The contrast echocardiographic sequences were recorded on videotape and were later analyzed for PFO by an investigator blinded to the on-line obtained results. In addition, the cross-sectional area of the right atrium immediately before intrathoracic pressure release, and the peak right-to-left atrial septum deviation during atrial systole after pressure release, were quantified by tracing the right atrial border and measuring the maximum of septal excursion during the cardiac cycle as described previously (5).

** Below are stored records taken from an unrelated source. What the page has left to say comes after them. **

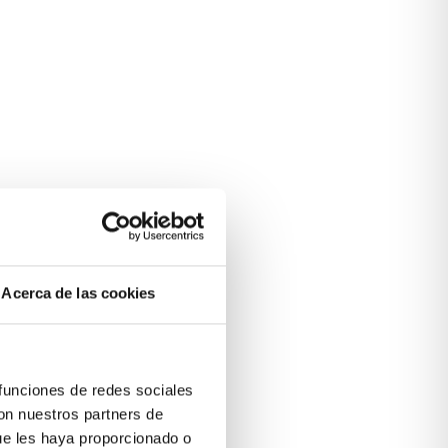
Acerca de las cookies
 funciones de redes sociales
con nuestros partners de
ue les haya proporcionado o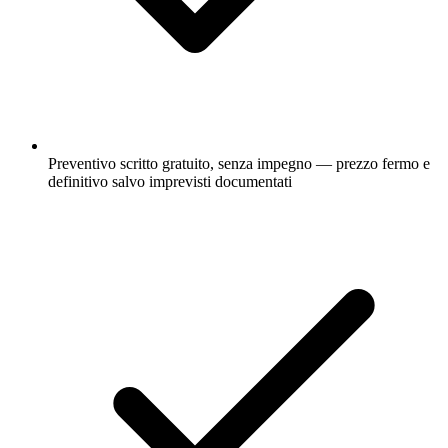
Preventivo scritto gratuito, senza impegno — prezzo fermo e
definitivo salvo imprevisti documentati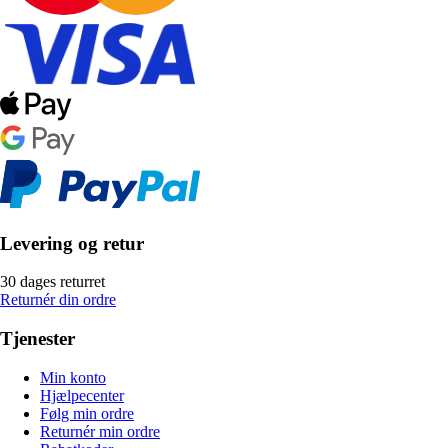
Levering og retur
30 dages returret
Returnér din ordre
Tjenester
Min konto
Hjælpecenter
Følg min ordre
Returnér min ordre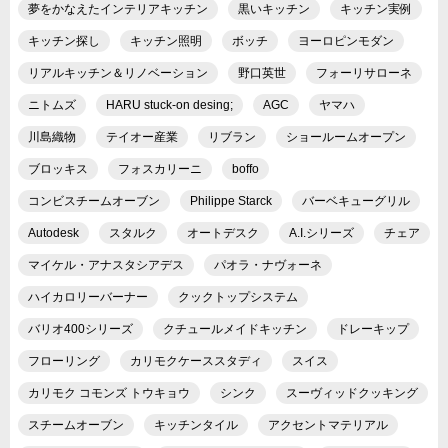
夢をかなえたインテリアキッチン
黒いキッチン
キッチン実例
キッチン探し
キッチン照明
ボッチ
ヨーロピンモダン
リアルキッチン＆リノベーション
野口英世
フォーリサローネ
ニトムズ
HARU stuck-on desing;
AGC
ヤマハ
川島織物
テイオー産業
リブラン
ショールームオープン
ブロッキス
フォスカリーニ
boffo
コンビスチームオーブン
Philippe Starck
バーベキューグリル
Autodesk
スタルク
オートデスク
A.I.シリーズ
チェア
マイケル・アナスタシアデス
パオラ・ナヴォーネ
ハイカロリーバーナー
クックトップシステム
バリオ400シリーズ
クチュールメイドキッチン
ドレーキップ
フローリング
カリモクケーススタディ
スイス
カリモク コモンズ トウキョウ
シンク
スーヴィッドクッキング
スチームオーブン
キッチンタイル
アクセントマテリアル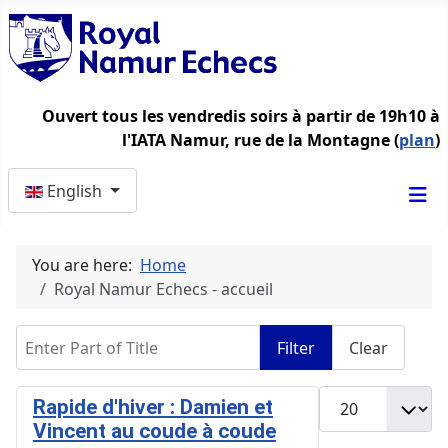
Ouvert tous les vendredis soirs à partir de 19h10 à
l'IATA Namur, rue de la Montagne (
plan
)
Select your language
English
You are here:
Home
Royal Namur Echecs - accueil
Enter Part of Title
Filter
Clear
Display #
Rapide d'hiver : Damien et
Vincent au coude à coude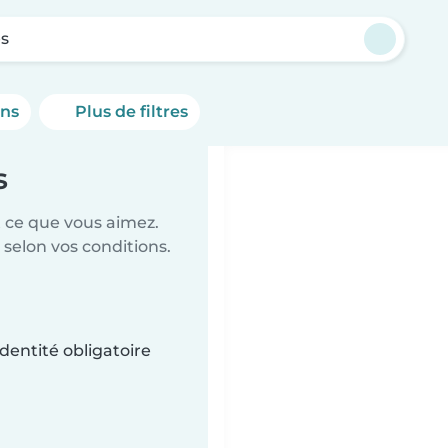
s
ons
Plus de filtres
s
t ce que vous aimez.
 selon vos conditions.
dentité obligatoire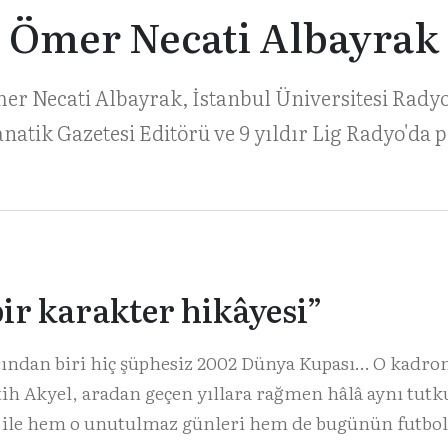
Ömer Necati Albayrak
er Necati Albayrak, İstanbul Üniversitesi Rady
Fanatik Gazetesi Editörü ve 9 yıldır Lig Radyo'da
bir karakter hikâyesi”
arından biri hiç şüphesiz 2002 Dünya Kupası… O kadr
tih Akyel, aradan geçen yıllara rağmen hâlâ aynı tutk
 ile hem o unutulmaz günleri hem de bugünün futbo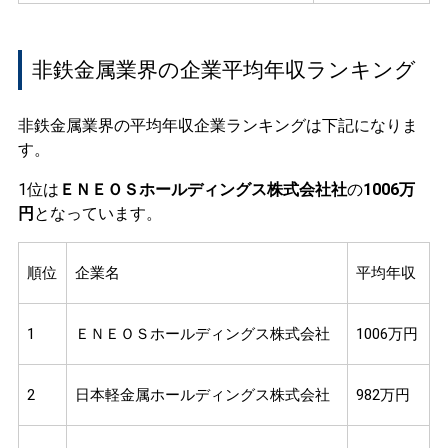
非鉄金属業界の企業平均年収ランキング
非鉄金属業界の平均年収企業ランキングは下記になりま
す。
1位は
ＥＮＥＯＳホールディングス株式会社社
の
1006万
円
となっています。
順位
企業名
平均年収
1
ＥＮＥＯＳホールディングス株式会社
1006万円
2
日本軽金属ホールディングス株式会社
982万円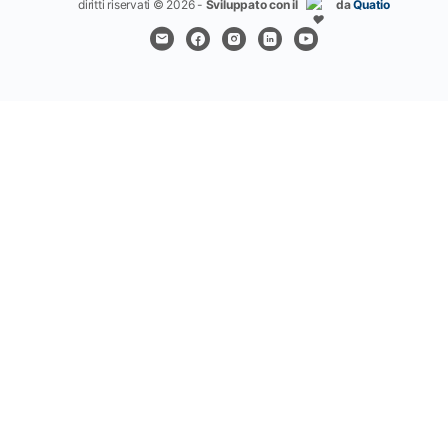
diritti riservati © 2026 -
Sviluppato con il
da
Quatio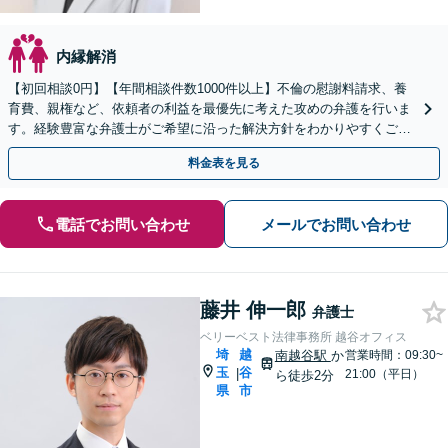
内縁解消
【初回相談0円】【年間相談件数1000件以上】不倫の慰謝料請求、養
育費、親権など、依頼者の利益を最優先に考えた攻めの弁護を行いま
す。経験豊富な弁護士がご希望に沿った解決方針をわかりやすくご提
案します。お気軽にお問合せ下さい。
料金表を見る
電話でお問い合わせ
メールでお問い合わせ
藤井 伸一郎
弁護士
ベリーベスト法律事務所 越谷オフィス
埼
越
南越谷駅
か
営業時間：09:30~
玉
谷
|
21:00（平日）
ら徒歩2分
県
市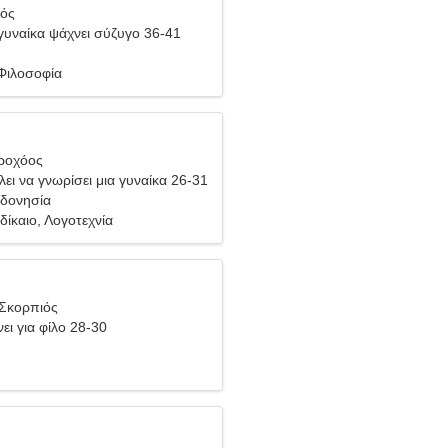
ιός
υναίκα ψάχνει σύζυγο 36-41
 Φιλοσοφία
δροχόος
ει να γνωρίσει μια γυναίκα 26-31
νδονησία
 δίκαιο, Λογοτεχνία
 Σκορπιός
ει για φίλο 28-30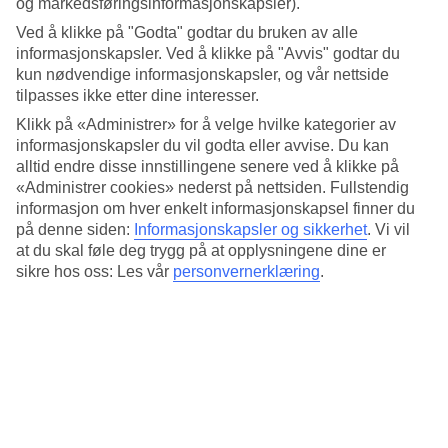
og markedsføringsinformasjonskapsler).
Standard
3.6/5
Ved å klikke på "Godta" godtar du bruken av alle
informasjonskapsler. Ved å klikke på "Avvis" godtar du
Om hotellet
kun nødvendige informasjonskapsler, og vår nettside
tilpasses ikke etter dine interesser.
4*
Klikk på «Administrer» for å velge hvilke kategorier av
Offisiell klassifisering
informasjonskapsler du vil godta eller avvise. Du kan
Det 4-stjerners hotellet Pinewood i Rome er et hotell med bar,
alltid endre disse innstillingene senere ved å klikke på
frukostbuffé og WiFi. På hotellet kan du nyte både massasje og
«Administrer cookies» nederst på nettsiden. Fullstendig
boblebasseng. På området finnes det parkeringsmuligheter. Hotellet
informasjon om hver enkelt informasjonskapsel finner du
hadde sin siste renovering 2006. Følgende kredittkort aksepteres på
på denne siden:
Informasjonskapsler og sikkerhet
.
Vi vil
hotellet: American Express, Diners Club, Mastercard og Visa.
at du skal føle deg trygg på at opplysningene dine er
Kort om hotellet
sikre hos oss: Les vår
personvernerklæring
.
Bad/strand
8 km
Restaurant/Bar
Ja/Ja
Gjennomsnittstemperatur i Roma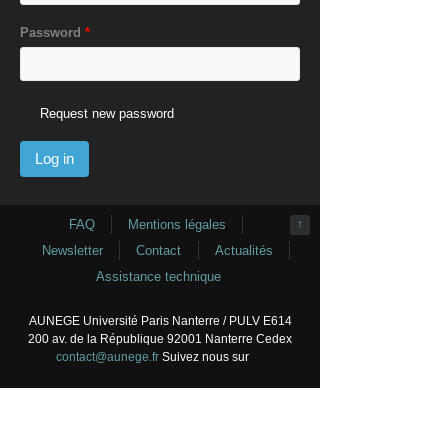
Password
*
Request new password
FAQ
Mentions légales
↑
Newsletter
Contact
Actualités
Assistance technique
AUNEGE Université Paris Nanterre / PULV E614
200 av. de la République 92001 Nanterre Cedex
contact@aunege.fr
Suivez nous sur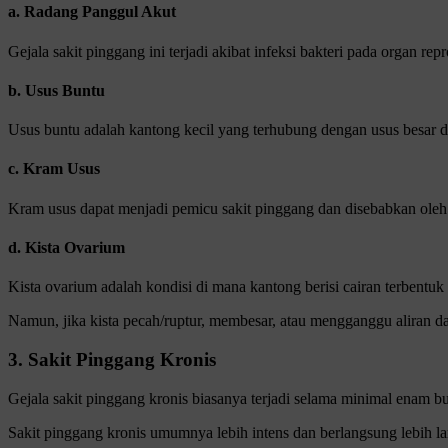
a. Radang Panggul Akut
Gejala sakit pinggang ini terjadi akibat infeksi bakteri pada organ r
b. Usus Buntu
Usus buntu adalah kantong kecil yang terhubung dengan usus besar d
c. Kram Usus
Kram usus dapat menjadi pemicu sakit pinggang dan disebabkan oleh 
d. Kista Ovarium
Kista ovarium adalah kondisi di mana kantong berisi cairan terbentuk
Namun, jika kista pecah/ruptur, membesar, atau mengganggu aliran
3. Sakit Pinggang Kronis
Gejala sakit pinggang kronis biasanya terjadi selama minimal enam b
Sakit pinggang kronis umumnya lebih intens dan berlangsung lebih la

All patients were operated on in a semiseated supine position with the head positioned above the knees. Transnasal TEE monitoring was continued intraoperatively for the detection of venous and paradoxical air embolism. In addition, patients were routinely monitored for air embolism with unidimensional precordial Doppler and continuous end-tidal PCO2 measurements. All patients had a neurological assessment on the first postoperative day, when awake and extubated, and were evaluated by an otolaryngologist to assess possible traumatization by the ultrasound probe.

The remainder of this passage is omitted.